Managing the CSS Box Model

Perhaps the most important point to understand about CSS is this: Everything is a box. More specifically, every element in a document generates a box. This box may be a block-level box, or it may be an inline-level box. The box type determines how the element affects page layout.

The CSS Box Model is a concept used to describe the layout and sizing of HTML elements. Each element contains a box for its content, padding, border, and margin. The boxes combine to determine an element’s layout of content as well as how adjacent elements appear alongside it:

Whether or not an element creates a box and which type of box it creates will depend on the markup language. CSS developed as a way to style HTML documents so, as a result, much of the CSS visual rendering model is rooted in HTML’s distinction between block-level and inline elements. By default, elements such as p and section create block-level boxes but a, span, and em create inline boxes. SVG, on the other hand, does not use the box model, so most layout-related CSS properties fail to work with SVG.

Block-level boxes create new blocks of content as can be seen in Figure 4.1. Block-level boxes are rendered vertically according to their source order and (except for tables) expand to fill the available width of their containing element. This is known as normal flow. Block-level boxes have a display value of block, list-item, table, or any of the table-* values (for example, table-cell).

Inline-level boxes, by contrast, do not form new blocks of content. Instead, these boxes make up the lines inside a block box. They’re displayed horizontally and fill the width of the containing box, wrapping across lines if necessary, as shown in Figure 4.2. Inline-level boxes have a display value of inline, inline-block, inline-table, or ruby.

But how are the dimensions of the box calculated? Here is where it becomes more complicated. As seen in Figure 4.3, box dimensions are the sum of the box’s content area, plus its padding width, and border width. The margin width creates a margin box for the element, and affects other elements in the document; however, the margin width has no effect on the dimensions of the box itself.

For instance, a p element with width: 300px, padding: 20px, and border: 10px has a calculated width of 360 pixels. That’s the sum of its width, left and right padding, and left and right border-width properties. To create an element that is 300 pixels wide with 20 pixels of padding and a 10 pixel border, the width needs to be 240px. Most leading browsers calculated the width in just this way.

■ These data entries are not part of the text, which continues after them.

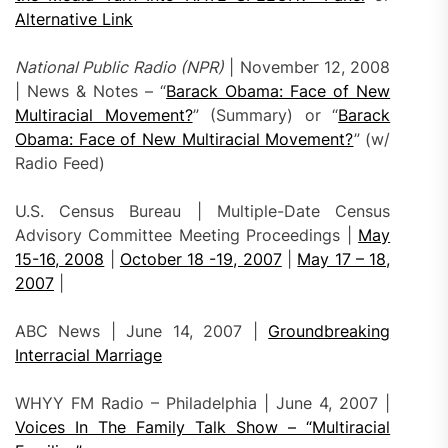
Alternative Link
National Public Radio (NPR)
| November 12, 2008
| News & Notes – “
Barack Obama: Face of New
Multiracial Movement?
” (Summary) or “
Barack
Obama: Face of New Multiracial Movement?
” (w/
Radio Feed)
U.S. Census Bureau | Multiple-Date Census
Advisory Committee Meeting Proceedings |
May
15-16, 2008
|
October 18 -19, 2007
|
May 17 – 18,
2007
|
ABC News | June 14, 2007 |
Groundbreaking
Interracial Marriage
WHYY FM Radio – Philadelphia | June 4, 2007 |
Voices In The Family Talk Show – “Multiracial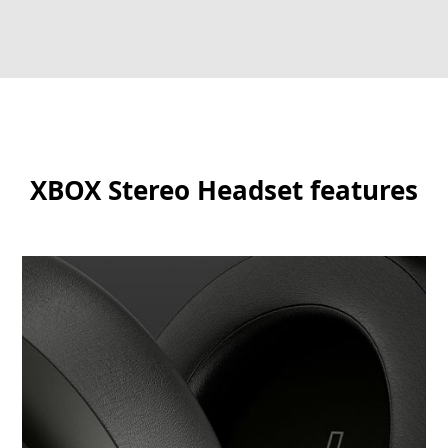
XBOX Stereo Headset features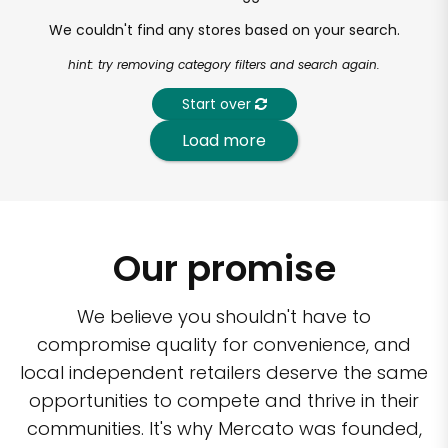
We couldn't find any stores based on your search.
hint: try removing category filters and search again.
Start over
Load more
Our promise
We believe you shouldn't have to
compromise quality for convenience, and
local independent retailers deserve the same
opportunities to compete and thrive in their
communities. It's why Mercato was founded,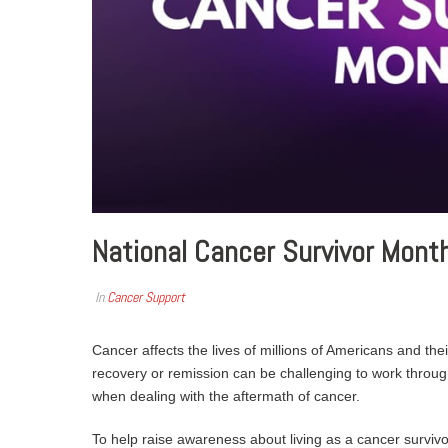
National Cancer Survivor Month
In
Cancer Support
Cancer affects the lives of millions of Americans and their
recovery or remission can be challenging to work through.
when dealing with the aftermath of cancer.
To help raise awareness about living as a cancer surviv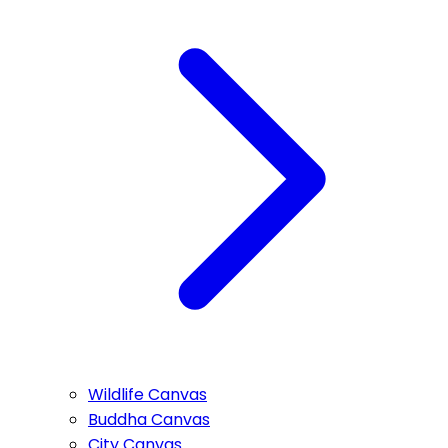
Wildlife Canvas
Buddha Canvas
City Canvas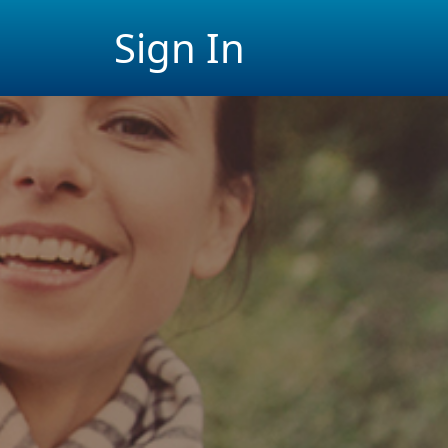
Sign In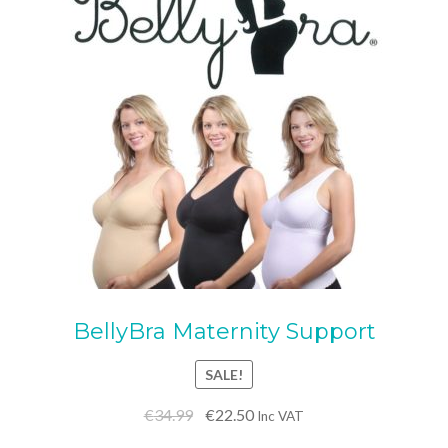
BellyBra Maternity Support
SALE!
Original
Current
€
34.99
€
22.50
Inc VAT
price
price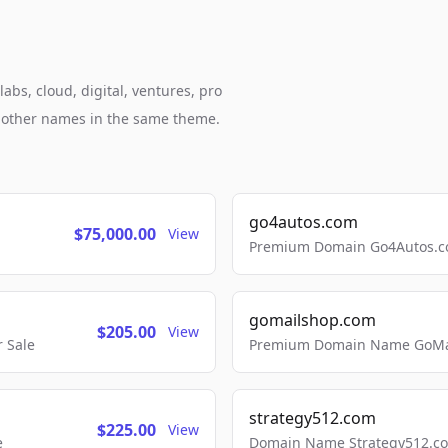
abs, cloud, digital, ventures, pro
h other names in the same theme.
go4autos.com
$75,000.00
View
Premium Domain Go4Autos.co
gomailshop.com
$205.00
View
 Sale
Premium Domain Name GoMai
strategy512.com
$225.00
View
e
Domain Name Strategy512.com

Partly as a way to resolve competing models of browsers, the CSS working group introduced the box-sizing property. It lets us choose the box model implementation that we prefer, and greatly simplifies calculations when working with responsive designs.

Choosing a Box Model with box-sizing

The box-sizing property is defined in the CSS Basic User Interface Module Level 3 specification. It has two possible values: content-box and border-box.

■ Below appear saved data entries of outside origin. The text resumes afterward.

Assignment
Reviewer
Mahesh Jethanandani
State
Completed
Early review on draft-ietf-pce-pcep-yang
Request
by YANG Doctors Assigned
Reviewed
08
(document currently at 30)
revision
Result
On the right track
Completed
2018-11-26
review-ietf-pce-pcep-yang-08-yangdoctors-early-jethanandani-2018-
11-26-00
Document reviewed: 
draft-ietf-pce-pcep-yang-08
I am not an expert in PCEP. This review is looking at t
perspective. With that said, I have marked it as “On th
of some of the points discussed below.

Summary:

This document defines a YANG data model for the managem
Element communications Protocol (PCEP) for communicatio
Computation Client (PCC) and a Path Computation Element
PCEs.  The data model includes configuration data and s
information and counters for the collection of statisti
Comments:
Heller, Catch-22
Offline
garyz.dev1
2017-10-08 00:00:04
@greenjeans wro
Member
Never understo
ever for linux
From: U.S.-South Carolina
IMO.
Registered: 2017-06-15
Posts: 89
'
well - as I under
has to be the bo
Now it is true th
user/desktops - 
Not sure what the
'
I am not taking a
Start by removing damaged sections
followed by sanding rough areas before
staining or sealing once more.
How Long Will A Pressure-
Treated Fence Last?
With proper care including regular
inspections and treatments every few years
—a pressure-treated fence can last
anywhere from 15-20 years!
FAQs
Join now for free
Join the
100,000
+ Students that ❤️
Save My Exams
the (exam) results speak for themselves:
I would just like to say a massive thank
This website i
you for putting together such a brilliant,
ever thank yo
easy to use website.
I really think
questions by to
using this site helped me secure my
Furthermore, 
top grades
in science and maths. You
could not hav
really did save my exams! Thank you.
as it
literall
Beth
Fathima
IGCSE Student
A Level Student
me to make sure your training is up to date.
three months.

Initially, the value of box-sizing is content-box. With this value, setting the width and height properties of an element affect the size of its content area. This matches the behavior defined by the CSS 2.1 specification, and it’s the default behavior in modern browsers (as presented in Figure 4.4).

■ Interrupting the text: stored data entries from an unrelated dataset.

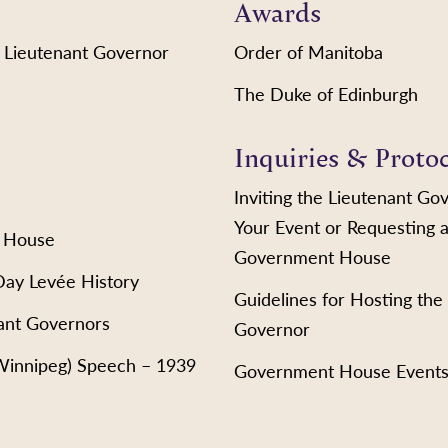
Awards
 Lieutenant Governor
Order of Manitoba
The Duke of Edinburgh
Inquiries & Proto
Inviting the Lieutenant Go
Your Event or Requesting a
 House
Government House
Day Levée History
Guidelines for Hosting the
ant Governors
Governor
(Winnipeg) Speech – 1939
Government House Event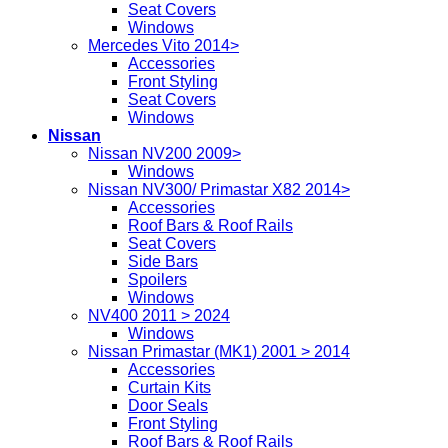
Seat Covers
Windows
Mercedes Vito 2014>
Accessories
Front Styling
Seat Covers
Windows
Nissan
Nissan NV200 2009>
Windows
Nissan NV300/ Primastar X82 2014>
Accessories
Roof Bars & Roof Rails
Seat Covers
Side Bars
Spoilers
Windows
NV400 2011 > 2024
Windows
Nissan Primastar (MK1) 2001 > 2014
Accessories
Curtain Kits
Door Seals
Front Styling
Roof Bars & Roof Rails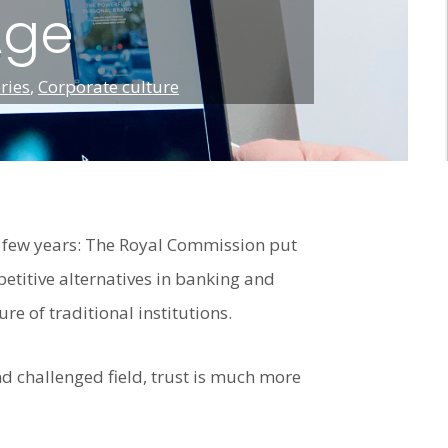
Age
ries
,
Corporate culture
t few years: The Royal Commission put
petitive alternatives in banking and
re of traditional institutions.
and challenged field, trust is much more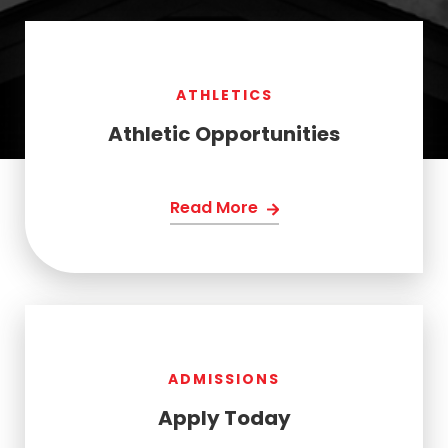
ATHLETICS
Athletic Opportunities
Read More
ADMISSIONS
Apply Today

Setting the value of box-sizing to border-box creates a little bit of magic. Now, the values of width and height will be applied to the outer border edge instead of the content area. Borders and padding are drawn inside the element box, matching the old Internet Explorer 5.5 behavior. Let’s look at an example that mixes percentage widths and px units for padding and borders:

<div class="wrapper">
<article>
<h2>This is a headline</h2>
<p>Lorem ipsum dolor sit amet, consectetur adipisicing ... </p>
</article>
<aside>
<h2>This is a secondary headline</h2>
<p>Lorem ipsum dolor sit amet, consectetur adipisicing ... </p>
</aside>
</div>

Both our article and aside elements have the following CSS applied, which gives us the layout shown in Figure 4.5 where the first element has a width of 60% while the second has a width of 40%:

article, aside {
background: #FFEB3B;
border: 10px solid #9C27B0;
float: left;
padding: 10px;
}
article {
width: 60%;
}
aside {
width: 40%;
}

By default, both aside and article have a box-sizing value of content-box. The border-width and padding values add 40 pixels to the width of each element, which throws off the 60%/40% split considerably. Now let’s add box-sizing: border-box to the article and aside elements:

article, aside {
box-sizing: border-box;
}

You can see the change in Figure 4.6: the elements have the same width, but the box-sizing: border-box means that the width includes the border and padding. Because the width property applies to the border edge instead of the content area, our elements now fit side by side.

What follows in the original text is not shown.